Control: East-West Traffic Security
Mitigation: East-West Traffic Security would likely limit potential lateral movement by monitoring and controlling internal traffic, even though the malware did not exhibit such behavior.
Control: Multicloud Visibility & Control
Mitigation: Multicloud Visibility & Control would likely limit unauthorized command-and-control communications by providing real-time monitoring and control over network traffic.
Control: Egress Security & Policy Enforcement
Mitigation: Egress Security & Policy Enforcement would likely limit the use of infected devices as proxies by controlling and monitoring outbound traffic.
The integration of infected devices into a botnet would likely be constrained, reducing their availability for cybercriminal activities.
Impact at a Glance
Affected Business Functions
- Network Infrastructure
- Internet Connectivity
- Remote Access Services
Estimated downtime: 7 days
Estimated loss: $500,000
Potential exposure of network traffic data and device configurations.
Recommended Actions
Key Takeaways & Next Steps
- • Implement robust patch management to address vulnerabilities in edge devices promptly.

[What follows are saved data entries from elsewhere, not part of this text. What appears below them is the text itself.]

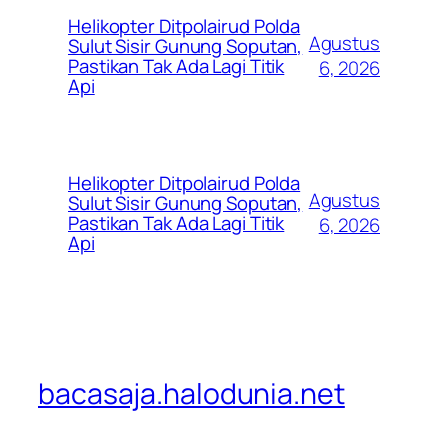
Helikopter Ditpolairud Polda
Agustus
Sulut Sisir Gunung Soputan,
Pastikan Tak Ada Lagi Titik
6, 2026
Api
Helikopter Ditpolairud Polda
Agustus
Sulut Sisir Gunung Soputan,
Pastikan Tak Ada Lagi Titik
6, 2026
Api
bacasaja.halodunia.net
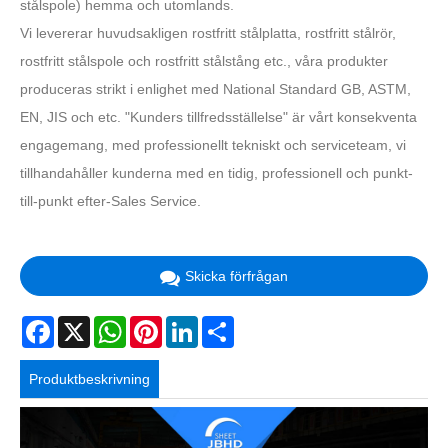
stålspole) hemma och utomlands.
Vi levererar huvudsakligen rostfritt stålplatta, rostfritt stålrör,
rostfritt stålspole och rostfritt stålstång etc., våra produkter
produceras strikt i enlighet med National Standard GB, ASTM,
EN, JIS och etc. "Kunders tillfredsställelse" är vårt konsekventa
engagemang, med professionellt tekniskt och serviceteam, vi
tillhandahåller kunderna med en tidig, professionell och punkt-
till-punkt efter-Sales Service.
Skicka förfrågan
Facebook
X
WhatsApp
Pinterest
LinkedIn
Share
Produktbeskrivning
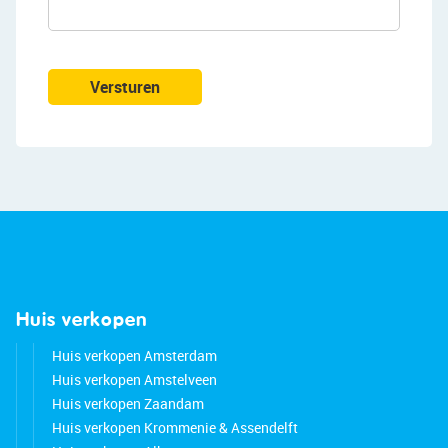
Versturen
Huis verkopen
Huis verkopen Amsterdam
Huis verkopen Amstelveen
Huis verkopen Zaandam
Huis verkopen Krommenie & Assendelft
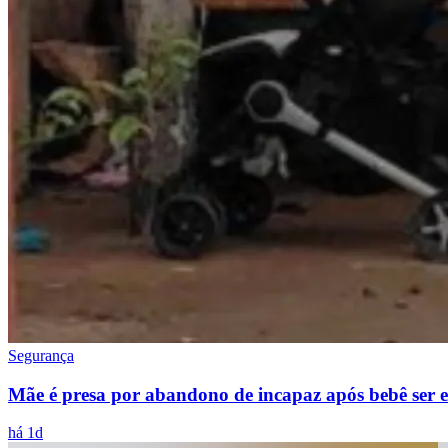
Segurança
Mãe é presa por abandono de incapaz após bebê ser
há 1d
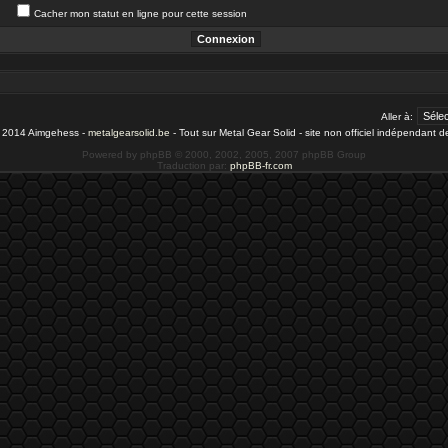
Cacher mon statut en ligne pour cette session
Aller à:
- 2014 Aimgehess -
metalgearsolid.be
- Tout sur Metal Gear Solid - site non officiel indépendant 
Powered by phpBB © 2000, 2002, 2005, 2007 phpBB Group
Traduction par:
phpBB-fr.com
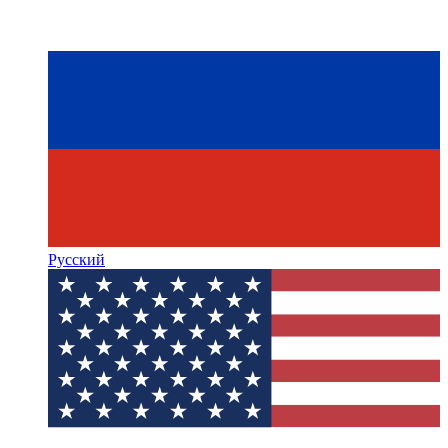
Русский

- • Enforce strict access controls and regularly update default credentials to prevent unauthorized access.
- • Deploy intrusion prevention systems capable of detecting and blocking malicious scripts and unauthorized cron job creations.
- • Utilize network segmentation to limit the impact of compromised devices and prevent their use as proxies.
- • Monitor network traffic for anomalies indicative of peer-to-peer communications with unknown entities.